With respect to potential computer intrusion by hostile actors, we did not find direct evidence that Secretary Clinton’s personal e-mail domain, in its various configurations since 2009, was successfully hacked. But, given the nature of the system and of the actors potentially involved, we assess that we would be unlikely to see such direct evidence. We do assess that hostile actors gained access to the private commercial e-mail accounts of people with whom Secretary Clinton was in regular contact from her personal account. We also assess that Secretary Clinton’s use of a personal e-mail domain was both known by a large number of people and readily apparent. She also used her personal e-mail extensively while outside the United States, including sending and receiving work-related e-mails in the territory of sophisticated adversaries. Given that combination of factors, we assess it is possible that hostile actors gained access to Secretary Clinton’s personal e-mail account.
So that’s what we found. Finally, with respect to our recommendation to the Department of Justice:
Here’s where his Shitweasle-Ness becomes apparent…
In our system, the prosecutors make the decisions about whether charges are appropriate based on evidence the FBI has helped collect. Although we don’t normally make public our recommendations to the prosecutors, we frequently make recommendations and engage in productive conversations with prosecutors about what resolution may be appropriate, given the evidence. In this case, given the importance of the matter, I think unusual transparency is in order.
Although there is evidence of potential violations of the statutes regarding the handling of classified information, our judgment is that no reasonable prosecutor would bring such a case.

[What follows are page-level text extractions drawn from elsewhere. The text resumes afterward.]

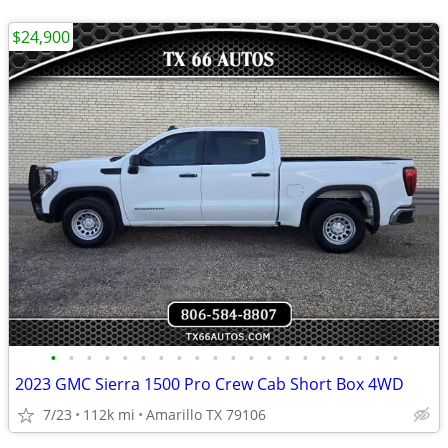
$24,900
•
•
•
•
•
•
•
•
•
•
•
•
•
•
•
•
•
•
•
•
2023 GMC Sierra 1500 Pro Crew Cab Short Box 4WD
7/23
112k mi
Amarillo TX 79106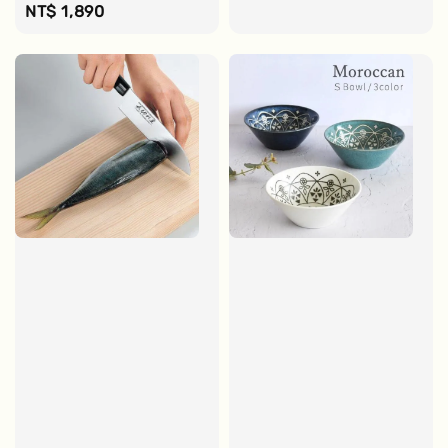
Regular
NT$ 1,890
price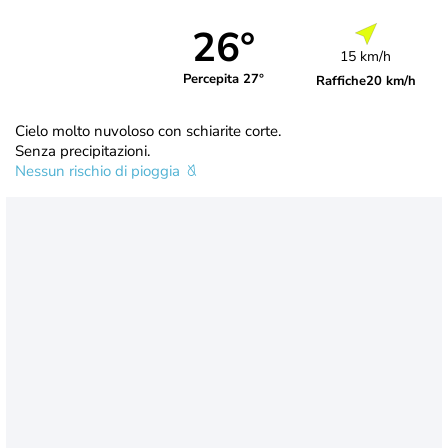
26°
15 km/h
Percepita 27°
Raffiche
20 km/h
Cielo molto nuvoloso con schiarite corte.
Senza precipitazioni.
Nessun rischio di pioggia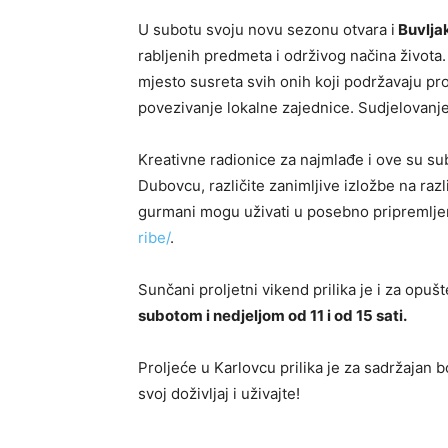
U subotu svoju novu sezonu otvara i
Buvlja
rabljenih predmeta i održivog načina života. 
mjesto susreta svih onih koji podržavaju pr
povezivanje lokalne zajednice. Sudjelovanje
Kreativne radionice za najmlađe i ove su su
Dubovcu, različite zanimljive izložbe na razl
gurmani mogu uživati u posebno pripremlj
ribe/
.
Sunčani proljetni vikend prilika je i za op
subotom i nedjeljom od 11 i od 15 sati.
Proljeće u Karlovcu prilika je za sadržajan
svoj doživljaj i uživajte!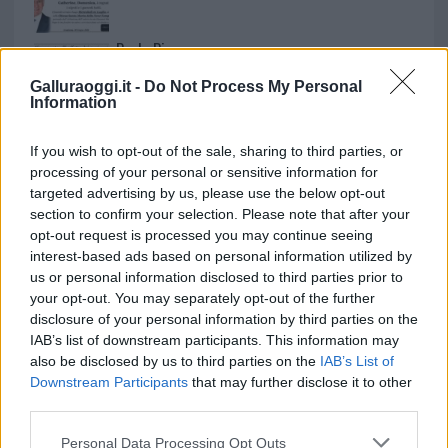
Paolo Pinna
Galluraoggi.it -
Do Not Process My Personal
Information
Martina Agostina Diturco
If you wish to opt-out of the sale, sharing to third parties, or
processing of your personal or sensitive information for
targeted advertising by us, please use the below opt-out
section to confirm your selection. Please note that after your
I nostri cari
opt-out request is processed you may continue seeing
interest-based ads based on personal information utilized by
us or personal information disclosed to third parties prior to
your opt-out. You may separately opt-out of the further
I nostri cari
disclosure of your personal information by third parties on the
IAB’s list of downstream participants. This information may
also be disclosed by us to third parties on the
IAB’s List of
Downstream Participants
that may further disclose it to other
I nostri cari
third parties.
Please note that this website/app uses one or more Google
Personal Data Processing Opt Outs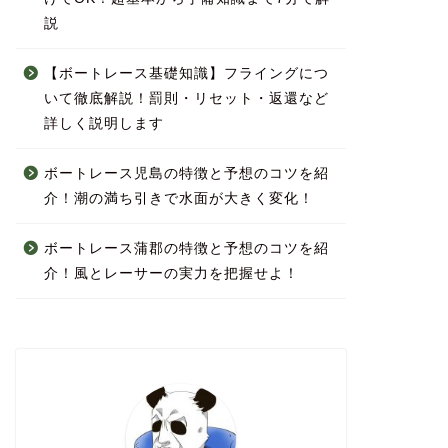
説
【ボートレース基礎知識】フライングにつ
いて徹底解説！罰則・リセット・返還など
詳しく説明します
ボートレース児島の特徴と予想のコツを紹
介！潮の満ち引きで水面が大きく変化！
ボートレース蒲郡の特徴と予想のコツを紹
介！風とレーサーの実力を把握せよ！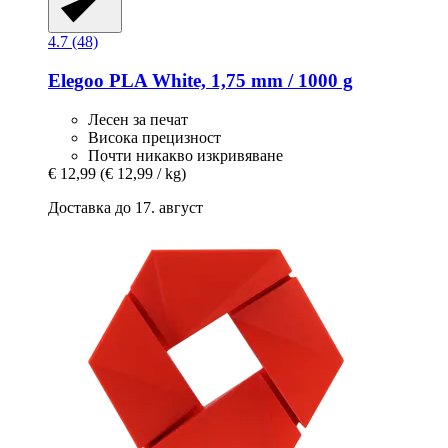
4.7 (48)
Elegoo
PLA White, 1,75 mm / 1000 g
Лесен за печат
Висока прецизност
Почти никакво изкривяване
€ 12,99
(€ 12,99 / kg)
Доставка до 17. август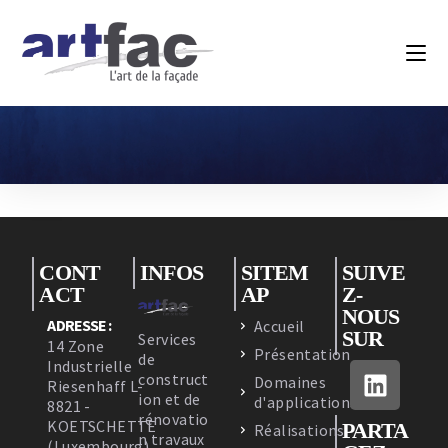
CONT
INFOS
SITEM
SUIVE
ACT
AP
Z-
NOUS
ADRESSE :
Accueil
SUR
Services
14 Zone
Présentation
de
Industrielle
construct
Domaines
Riesenhaff L-
ion et de
d'applications
8821 -
rénovatio
KOETSCHETTE
PARTA
Réalisations
n travaux
(Luxembourg)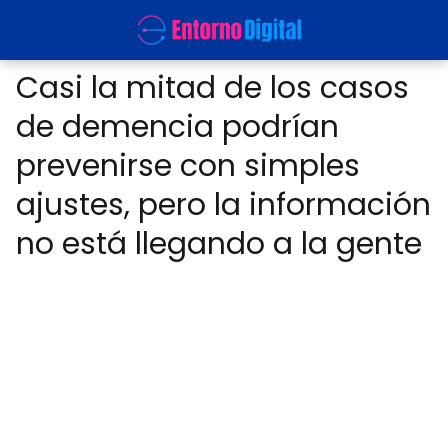
Casi la mitad de los casos
de demencia podrían
prevenirse con simples
ajustes, pero la información
no está llegando a la gente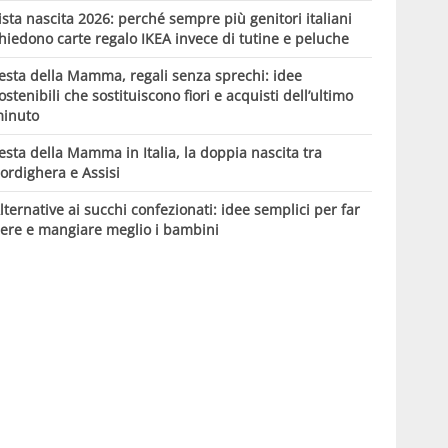
ista nascita 2026: perché sempre più genitori italiani
hiedono carte regalo IKEA invece di tutine e peluche
esta della Mamma, regali senza sprechi: idee
ostenibili che sostituiscono fiori e acquisti dell’ultimo
inuto
esta della Mamma in Italia, la doppia nascita tra
ordighera e Assisi
lternative ai succhi confezionati: idee semplici per far
ere e mangiare meglio i bambini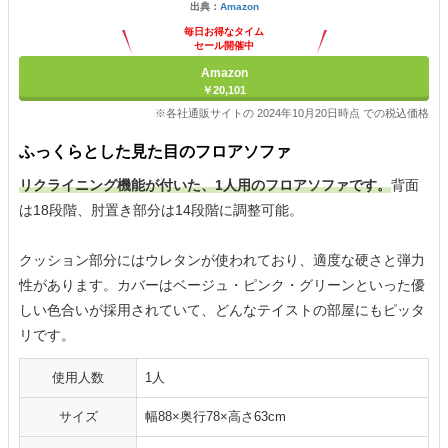
出典：
Amazon
毎日お得なタイム
セール開催中
Amazon
￥20,101
※各社通販サイトの 2024年10月20日時点 での税込価格
ふっくらとした見た目のフロアソファ
リクライニング機能が付いた、1人用のフロアソファです。
背面
は18段階、肘置き部分は14段階に調整可能。
クッション部分にはウレタンが使われており、適度な硬さと弾力
性があります。カバーはベージュ・ピンク・グリーンといった優
しい色合いが採用されていて、どんなテイストの部屋にもピッタ
リです。
使用人数
1人
サイズ
幅88×奥行78×高さ63cm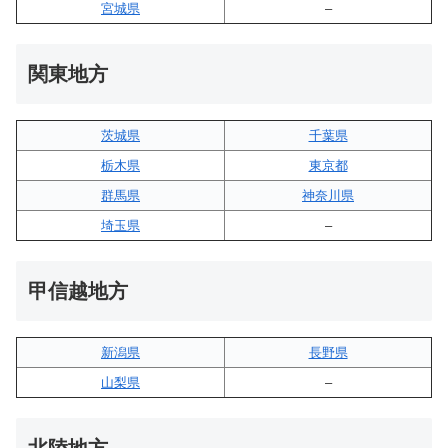
宮城県
–
関東地方
茨城県
千葉県
栃木県
東京都
群馬県
神奈川県
埼玉県
–
甲信越地方
新潟県
長野県
山梨県
–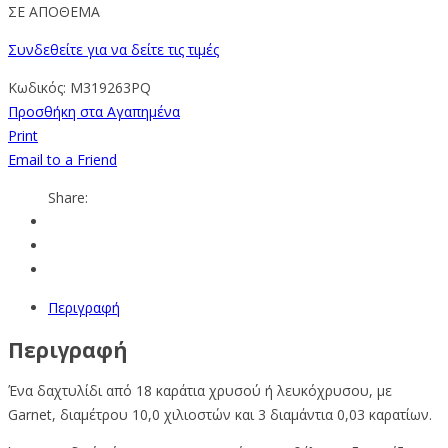
ΣΕ ΑΠΟΘΕΜΑ
Συνδεθείτε για να δείτε τις τιμές
Κωδικός:
M319263PQ
Προσθήκη στα Αγαπημένα
Print
Email to a Friend
Share:
Περιγραφή
Περιγραφή
Ένα δαχτυλίδι από 18 καράτια χρυσού ή λευκόχρυσου, με
Garnet, διαμέτρου 10,0 χιλιοστών και 3 διαμάντια 0,03 καρατίων.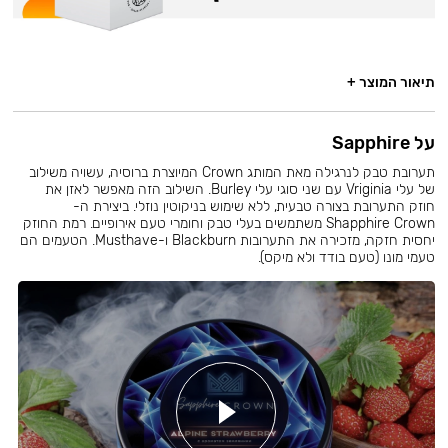
תיאור המוצר +
על Sapphire
תערובת טבק לנרגילה מאת המותג Crown המיוצרת ברוסיה, עשויה משילוב
של עלי Vriginia עם שני סוגי עלי Burley. השילוב הזה מאפשר לאזן את
חוזק התערובת בצורה טבעית, ללא שימוש בניקוטין נוזלי. ביצירת ה-
Shapphire Crown משתמשים בעלי טבק וחומרי טעם אירופיים. רמת החוזק
יחסית חזקה, מזכירה את התערובות Blackburn ו-Musthave. הטעמים הם
טעמי מונו (טעם בודד ולא מיקס).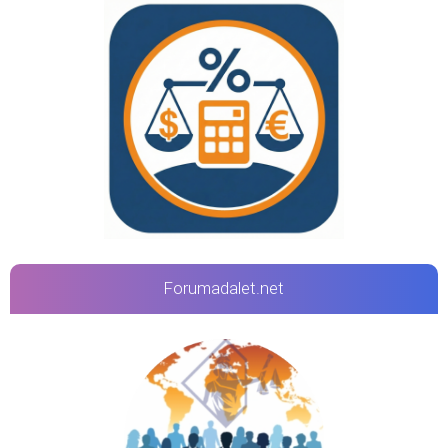
Forumadalet.net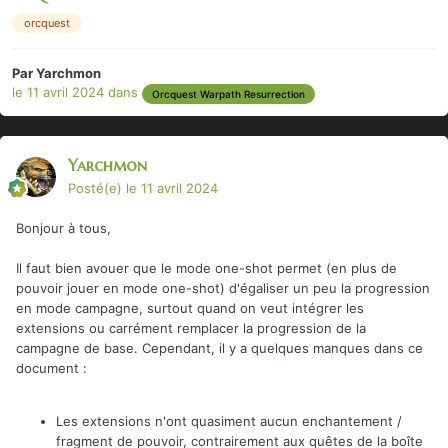
orcquest
Par
Yarchmon
le 11 avril 2024
dans
Orcquest Warpath Resurrection
Yarchmon
Posté(e)
le 11 avril 2024
Bonjour à tous,
Il faut bien avouer que le mode one-shot permet (en plus de
pouvoir jouer en mode one-shot) d'égaliser un peu la progression
en mode campagne, surtout quand on veut intégrer les
extensions ou carrément remplacer la progression de la
campagne de base. Cependant, il y a quelques manques dans ce
document
:
Les extensions n'ont quasiment aucun enchantement /
fragment de pouvoir, contrairement aux quêtes de la boîte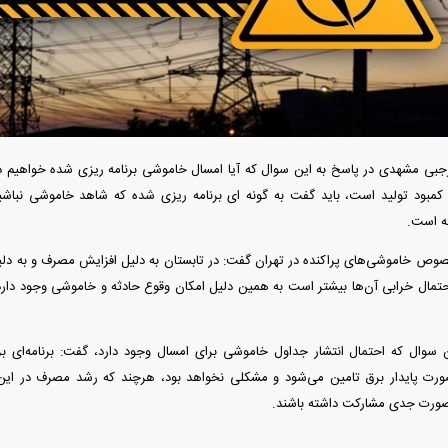
آغاز ثبت نام سایپا از امروز ۱۷ مرداد ۱۴۰۵؛
واردات خودرو گران‌تر شد/ جهش گواهی
میلیون تومان بخرید + لینک
اسقاط و محدودیت جدید در مناطق آزاد
جدید در بازار
ی مشهدی در پاسخ به این سوال که آیا امسال خاموشی برنامه ریزی شده خواهیم د
کمبود تولید است، باید گفت به گونه ای برنامه ریزی شده که شاهد خاموشی نباش
ه است.
 خاموشی‌های پراکنده در تهران گفت: در تابستان به دلیل افزایش مصرف و به دلیل
 احتمال خرابی آن‌ها بیشتر است به همین دلیل امکان وقوع حادثه و خاموشی وجود دار
رونمایی از پوکو M ۸ پاور با باتری ۸۰۰۰
چگونه جنگ معاملات «هوش مصنوعی»
هوش مصنوعی خ
 سوال که احتمال انتشار جداول خاموشی برای امسال وجود دارد، گفت: برنامه‌ای بر
عتی
ترامپ در خلیج فارس را نابود کرد؟
رت پایدار برق تامین می‌شود و مشکلی نخواهد بود، هرچند که رشد مصرف در این روز
ورت جدی مشارکت داشته باشند.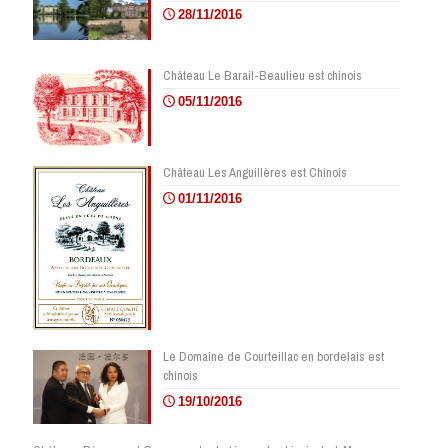
28/11/2016
Château Le Barail-Beaulieu est chinois
05/11/2016
Château Les Anguillères est Chinois
01/11/2016
Le Domaine de Courteillac en bordelais est
chinois
19/10/2016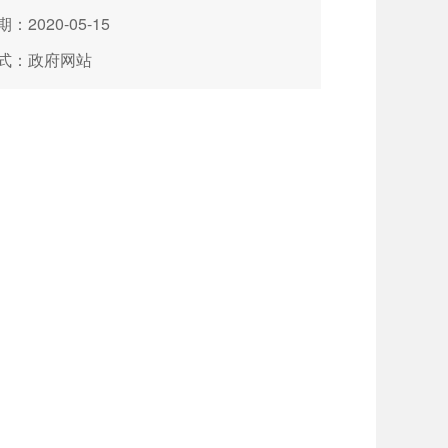
：2020-05-15
式：政府网站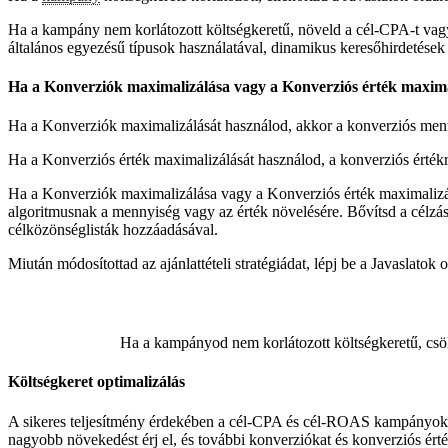
Ha a kampány nem korlátozott költségkeretű, növeld a cél-CPA-t vagy 
általános egyezésű típusok használatával, dinamikus keresőhirdetések 
Ha a Konverziók maximalizálása vagy a Konverziós érték maximali
Ha a Konverziók maximalizálását használod, akkor a konverziós menn
Ha a Konverziós érték maximalizálását használod, a konverziós értékr
Ha a Konverziók maximalizálása vagy a Konverziós érték maximalizálá
algoritmusnak a mennyiség vagy az érték növelésére. Bővítsd a célzást
célközönséglisták hozzáadásával.
Miután módosítottad az ajánlattételi stratégiádat, lépj be a Javasla
Ha a kampányod nem korlátozott költségkeretű, csökk
Költségkeret optimalizálás
A sikeres teljesítmény érdekében a cél-CPA és cél-ROAS kampányokat n
nagyobb növekedést érj el, és további konverziókat és konverziós é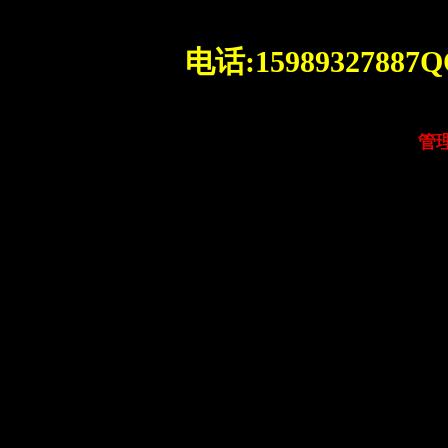
电话:15989327887Q
管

Prosecutors necessarily weigh a number of factors before bringing charges. There are obvious considerations, like the strength of the evidence, especially regarding intent. Responsible decisions also consider the context of a person’s actions, and how similar situations have been handled in the past.
In looking back at our investigations into mishandling or removal of classified information, we cannot find a case that would support bringing criminal charges on these facts. All the cases prosecuted involved some combination of: clearly intentional and willful mishandling of classified information; or vast quantities of materials exposed in such a way as to support an inference of intentional misconduct; or indications of disloyalty to the United States; or efforts to obstruct justice. We do not see those things here.
This is a flat lie as there are dozens of cases where people have been prosecuted for simply having cameras ^which weren’t even used^ in secure areas.
What follows is him exposing his lies to CYA for Hillary. He’s basically saying “Yea, we found lots of crimes here but the laws don’t apply because she’s insanely wealthy and Protected.”
To be clear, this is not to suggest that in similar circumstances, a person who engaged in this activity would face no consequences.
^^To the contrary, those individuals are often subject to security or administrative sanctions.^^ But that is not what we are deciding now.
As a result, although the Department of Justice makes final decisions on matters like this, we are expressing to Justice our view that no charges are appropriate in this case.
I know there will be intense public debate in the wake of this recommendation, as there was throughout this investigation. What I can assure the American people is that this investigation was done competently, honestly, and independently. No outside influence of any kind was brought to bear.
I know there were many opinions expressed by people who were not part of the investigation—including people in government—but none of that mattered to us. Opinions are irrelevant, and they were all uninformed by insight into our investigation, because we did the investigation the right way. Only facts matter, and the FBI found them here in an entirely apolitical and professional way. I couldn’t be prouder to be part of this organization.